Novel Electrogram Analyses

Traditionally mapping of human AF has used classical rules 32 on electrograms that provide high temporal resolution and can be recorded at multiple sites. However, a number of potential pitfalls must be recognized when applying classical rules to interpret unipolar or bipolar electrograms given the spatiotemporal variability of AF.

Recordings from bipolar electrodes, used in most clinical AF mapping studies, compare extracellular potential at 2 closely spaced poles. Bipolar signals depend on alignment of the electrode pair relative to an activation front which, if it reaches both poles simultaneously, will not be recorded and produce incorrect activation times. Figure 2A shows a computer simulation of a stable spiral surrounded by fibrillatory breakdown. The activation front arriving at the bipolar electrode (white dots in the coherent domain) is missed at point #2 because slight tip movement alters the activation direction relative to the bipole. This may result in ambiguous activation markings or electrograms that miss activation times.

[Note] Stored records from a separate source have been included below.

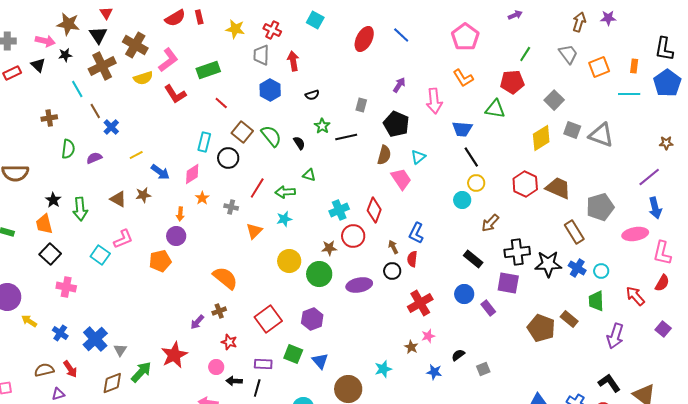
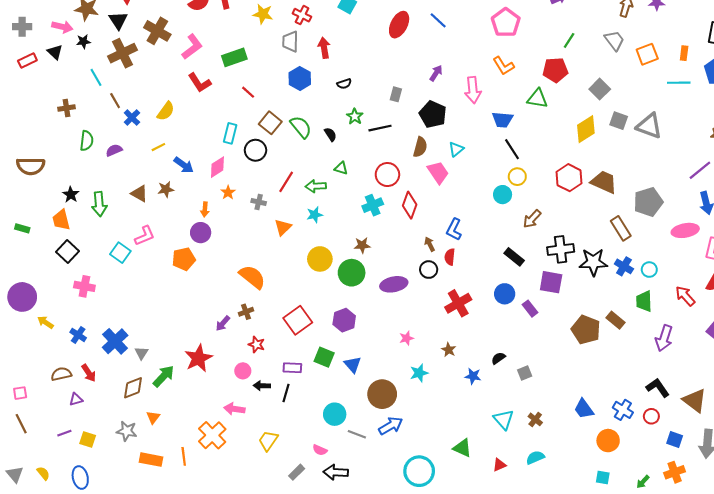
yellow semicircle: (143, 78) -> (166, 111), moved, turned -36
red circle: (353, 236) -> (387, 175), moved
pink star: (428, 336) -> (406, 338), moved

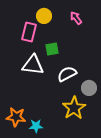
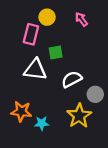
orange star: (16, 117) -> (21, 111), moved
cyan star: (36, 126) -> (42, 123), moved

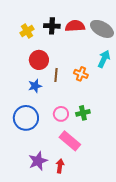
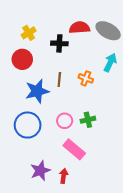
black cross: (52, 26) -> (59, 43), moved
red circle: (39, 60) -> (22, 59), moved
blue star: (35, 86) -> (37, 91), size x1.6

Clinically, we have demonstrated that bipolar signals in AF may completely miss local activation and also detect unrelated far-field activations on an opposed MAP catheter 33 (figure 2C).

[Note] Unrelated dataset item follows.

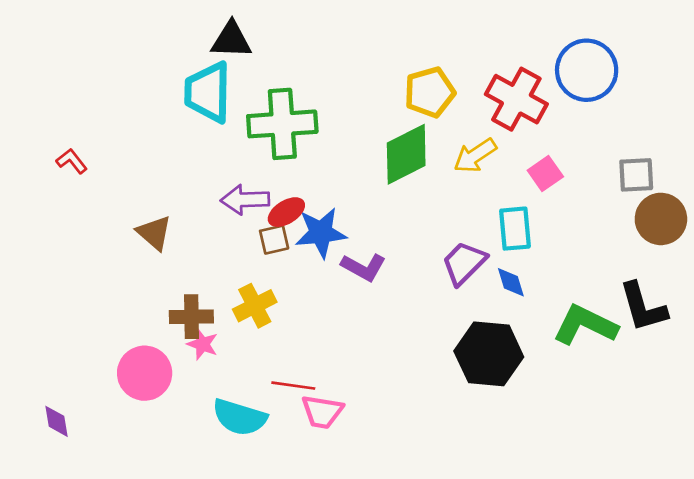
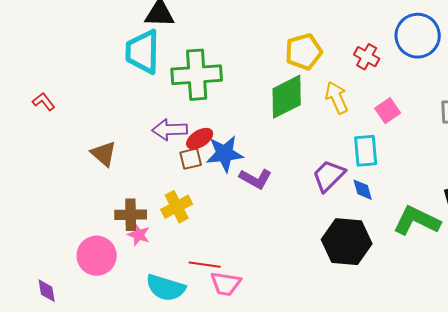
red cross: (516, 99) -> (367, 57), size x0.6
yellow arrow: (475, 156) -> (337, 98), turned 100
purple diamond: (56, 421) -> (47, 291), moved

Unipolar electrode recordings can also be misinterpreted in AF since, unlike optical mapping techniques, they integrate considerable far-field activation.  Unipolar signals even from small 0.3 mm electrodes may reflect several far field components32 (fig. 2D) as shown in simulations34. This may occur even in simple rhythm – fig. 2B shows simulated macro-reentry through a narrow isthmus. Unipolar electrograms at isthmus locations 1, 2, and 3 display multiple deflections representing local (green) and far field (red) that make local activation time difficult to assign and can easily result in incorrect maps (red arrows). Electrograms may be more complex in a fibrotic milieu, that may further influence classical analysis.